(Problem statement):
Only the pictures are to be left out; return the rest of the data exactly as it stands.

(Given records):
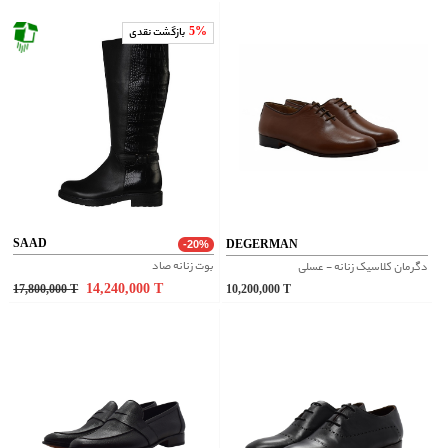
5%
بازگشت نقدی
SAAD
DEGERMAN
-20%
بوت زنانه صاد
دگرمان کلاسیک زنانه - عسلی
14,240,000
T
17,800,000
T
10,200,000
T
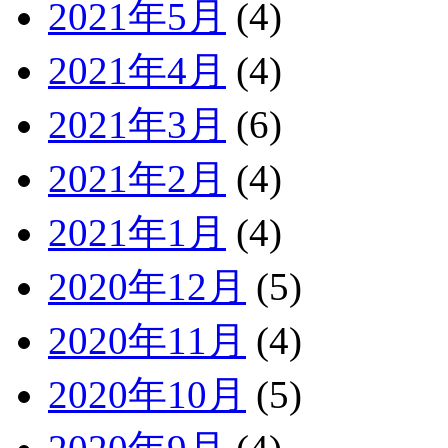
2021年5月
(4)
2021年4月
(4)
2021年3月
(6)
2021年2月
(4)
2021年1月
(4)
2020年12月
(5)
2020年11月
(4)
2020年10月
(5)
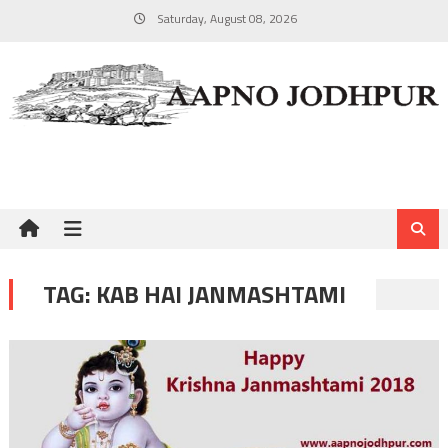
Skip
Saturday, August 08, 2026
to
content
TAG:
KAB HAI JANMASHTAMI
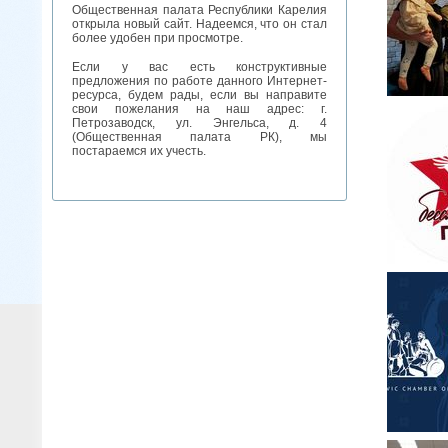
Общественная палата Республики Карелия
открыла новый сайт. Надеемся, что он стал
более удобен при просмотре.
Если у вас есть конструктивные
предложения по работе данного Интернет-
ресурса, будем рады, если вы направите
свои пожелания на наш адрес: г.
Петрозаводск, ул. Энгельса, д. 4
(Общественная палата РК), мы
постараемся их учесть.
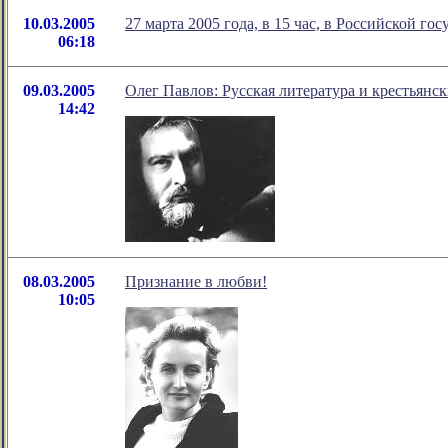
10.03.2005
27 марта 2005 года, в 15 час, в Российской г
06:18
09.03.2005
Олег Павлов: Русская литература и крестьянс
14:42
08.03.2005
Признание в любви!
10:05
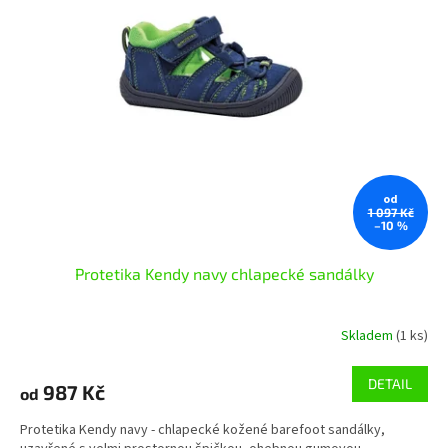
i
s
p
r
o
d
u
k
t
od
ů
1 097 Kč
–10 %
Protetika Kendy navy chlapecké sandálky
Skladem
(1 ks)
DETAIL
987 Kč
od
Protetika Kendy navy - chlapecké kožené barefoot sandálky,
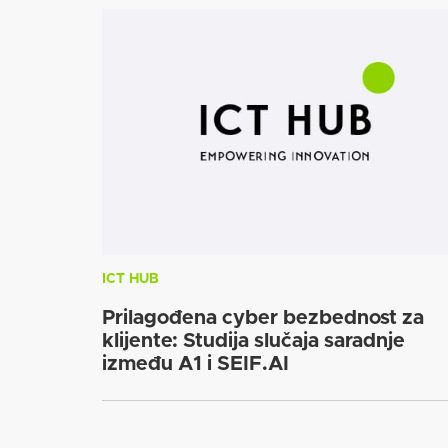
ICT HUB
Prilagođena cyber bezbednost za
klijente: Studija slučaja saradnje
između A1 i SEIF.AI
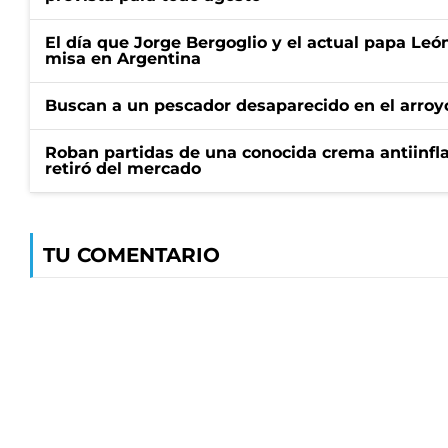
El día que Jorge Bergoglio y el actual papa Le
misa en Argentina
Buscan a un pescador desaparecido en el arroyo
Roban partidas de una conocida crema antiinfl
retiró del mercado
TU COMENTARIO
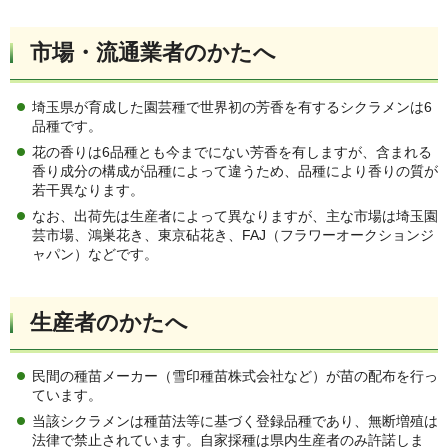
市場・流通業者のかたへ
埼玉県が育成した園芸種で世界初の芳香を有するシクラメンは6
品種です。
花の香りは6品種とも今までにない芳香を有しますが、含まれる
香り成分の構成が品種によって違うため、品種により香りの質が
若干異なります。
なお、出荷先は生産者によって異なりますが、主な市場は埼玉園
芸市場、鴻巣花き、東京砧花き、FAJ（フラワーオークションジ
ャパン）などです。
生産者のかたへ
民間の種苗メーカー（雪印種苗株式会社など）が苗の配布を行っ
ています。
当該シクラメンは種苗法等に基づく登録品種であり、無断増殖は
法律で禁止されています。自家採種は県内生産者のみ許諾しま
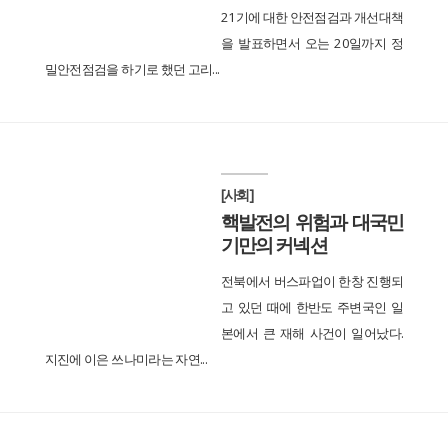
21기에 대한 안전점검과 개선대책
을 발표하면서 오는 20일까지 정
밀안전점검을 하기로 했던 고리...
[사회]
핵발전의 위험과 대국민
기만의 커넥션
전북에서 버스파업이 한창 진행되
고 있던 때에 한반도 주변국인 일
본에서 큰 재해 사건이 일어났다.
지진에 이은 쓰나미라는 자연...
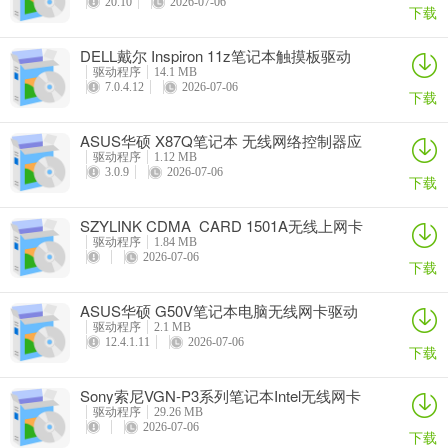
20.10
2026-07-06
下载
DELL戴尔 Inspiron 11z笔记本触摸板驱动
驱动程序
14.1 MB
7.0.4.12
2026-07-06
下载
ASUS华硕 X87Q笔记本 无线网络控制器应
用程序
驱动程序
1.12 MB
3.0.9
2026-07-06
下载
SZYLINK CDMA_CARD 1501A无线上网卡
驱动程序
1.84 MB
2026-07-06
下载
ASUS华硕 G50V笔记本电脑无线网卡驱动
驱动程序
2.1 MB
12.4.1.11
2026-07-06
下载
Sony索尼VGN-P3系列笔记本Intel无线网卡
驱动
驱动程序
29.26 MB
2026-07-06
下载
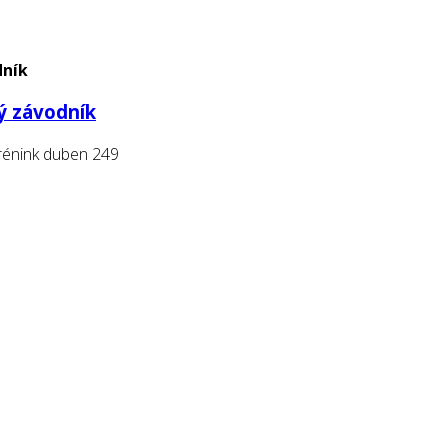
dník
vý závodník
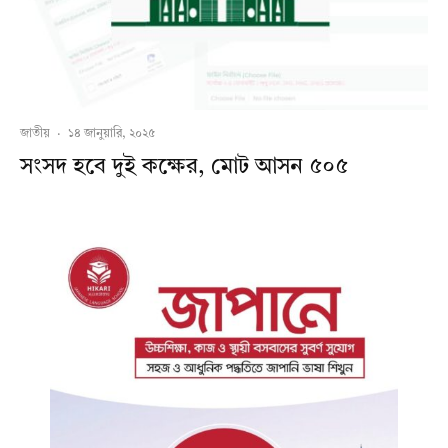
জাতীয়
·
১৪ জানুয়ারি, ২০২৫
সংসদ হবে দুই কক্ষের, মোট আসন ৫০৫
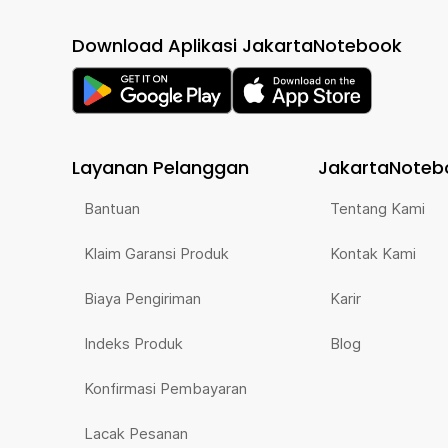
Download Aplikasi JakartaNotebook
Layanan Pelanggan
JakartaNoteb
Bantuan
Tentang Kami
Klaim Garansi Produk
Kontak Kami
Biaya Pengiriman
Karir
Indeks Produk
Blog
Konfirmasi Pembayaran
Lacak Pesanan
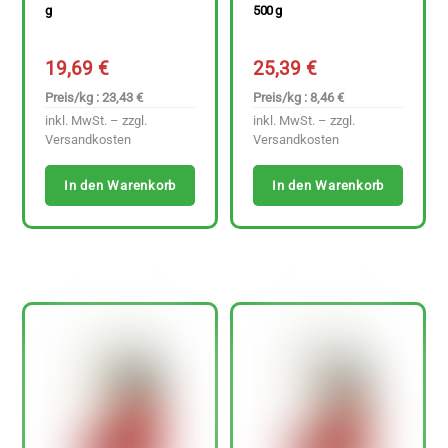
g
500 g
19,69
€
25,39
€
Preis/kg : 23,43 €
Preis/kg : 8,46 €
inkl. MwSt. – zzgl.
inkl. MwSt. – zzgl.
Versandkosten
Versandkosten
In den Warenkorb
In den Warenkorb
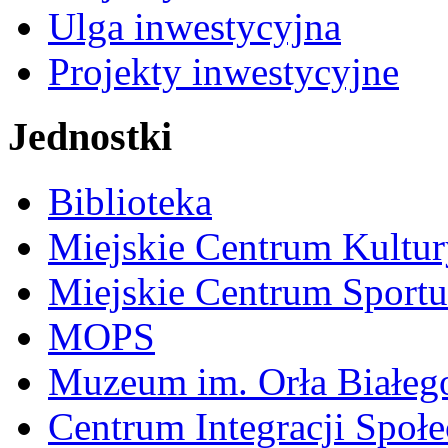
Ulga inwestycyjna
Projekty inwestycyjne
Jednostki
Biblioteka
Miejskie Centrum Kultur
Miejskie Centrum Sportu 
MOPS
Muzeum im. Orła Białeg
Centrum Integracji Społe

(Answer to the problem):
5%
بازگشت نقدی
SAAD
DEGERMAN
-20%
بوت زنانه صاد
دگرمان کلاسیک زنانه - عسلی
14,240,000
T
17,800,000
T
10,200,000
T
2021年5月
(4)
2021年4月
(4)
2021年3月
(6)
2021年2月
(4)
2021年1月
(4)
2020年12月
(5)
2020年11月
(4)
2020年10月
(5)
Skip
Saturday, August 08, 2026
to
content
TAG:
KAB HAI JANMASHTAMI
Общественная палата Республики Карелия
открыла новый сайт. Надеемся, что он стал
более удобен при просмотре.
Если у вас есть конструктивные
предложения по работе данного Интернет-
ресурса, будем рады, если вы направите
свои пожелания на наш адрес: г.
Петрозаводск, ул. Энгельса, д. 4
(Общественная палата РК), мы
постараемся их учесть.
10.03.2005
27 марта 2005 года, в 15 час, в Российской г
06:18
09.03.2005
Олег Павлов: Русская литература и крестьянс
14:42
08.03.2005
Признание в любви!
10:05
i
s
p
r
o
d
u
k
t
od
ů
1 097 Kč
–10 %
Protetika Kendy navy chlapecké sandálky
Skladem
(1 ks)
DETAIL
987 Kč
od
Protetika Kendy navy - chlapecké kožené barefoot sandálky,
ICT HUB
Prilagođena cyber bezbednost za
klijente: Studija slučaja saradnje
između A1 i SEIF.AI
El día que Jorge Bergoglio y el actual papa Le
misa en Argentina
Buscan a un pescador desaparecido en el arroyo
Roban partidas de una conocida crema antiinfl
retiró del mercado
TU COMENTARIO
市場・流通業者のかたへ
埼玉県が育成した園芸種で世界初の芳香を有するシクラメンは6
品種です。
花の香りは6品種とも今までにない芳香を有しますが、含まれる
香り成分の構成が品種によって違うため、品種により香りの質が
若干異なります。
なお、出荷先は生産者によって異なりますが、主な市場は埼玉園
芸市場、鴻巣花き、東京砧花き、FAJ（フラワーオークションジ
ャパン）などです。
生産者のかたへ
民間の種苗メーカー（雪印種苗株式会社など）が苗の配布を行っ
ています。
当該シクラメンは種苗法等に基づく登録品種であり、無断増殖は
法律で禁止されています。自家採種は県内生産者のみ許諾しま
21기에 대한 안전점검과 개선대책
을 발표하면서 오는 20일까지 정
밀안전점검을 하기로 했던 고리...
[사회]
핵발전의 위험과 대국민
기만의 커넥션
전북에서 버스파업이 한창 진행되
고 있던 때에 한반도 주변국인 일
본에서 큰 재해 사건이 일어났다.
지진에 이은 쓰나미라는 자연...
20.10
2026-07-06
下载
DELL戴尔 Inspiron 11z笔记本触摸板驱动
驱动程序
14.1 MB
7.0.4.12
2026-07-06
下载
ASUS华硕 X87Q笔记本 无线网络控制器应
用程序
驱动程序
1.12 MB
3.0.9
2026-07-06
下载
SZYLINK CDMA_CARD 1501A无线上网卡
驱动程序
1.84 MB
2026-07-06
下载
ASUS华硕 G50V笔记本电脑无线网卡驱动
驱动程序
2.1 MB
12.4.1.11
2026-07-06
下载
Sony索尼VGN-P3系列笔记本Intel无线网卡
驱动
驱动程序
29.26 MB
2026-07-06
下载
dník
vý závodník
জাতীয়
·
১৪ জানুয়ারি, ২০২৫
সংসদ হবে দুই কক্ষের, মোট আসন ৫০৫
Download Aplikasi JakartaNotebook
Layanan Pelanggan
JakartaNoteb
Bantuan
Tentang Kami
Klaim Garansi Produk
Kontak Kami
Biaya Pengiriman
Karir
Indeks Produk
Blog
Konfirmasi Pembayaran
Lacak Pesanan
g
500 g
19,69
€
25,39
€
Preis/kg : 23,43 €
Preis/kg : 8,46 €
inkl. MwSt. – zzgl.
inkl. MwSt. – zzgl.
Versandkosten
Versandkosten
In den Warenkorb
In den Warenkorb
Ulga inwestycyjna
Projekty inwestycyjne
Jednostki
Biblioteka
Miejskie Centrum Kultur
Miejskie Centrum Sportu 
MOPS
Muzeum im. Orła Białeg
Centrum Integracji Społe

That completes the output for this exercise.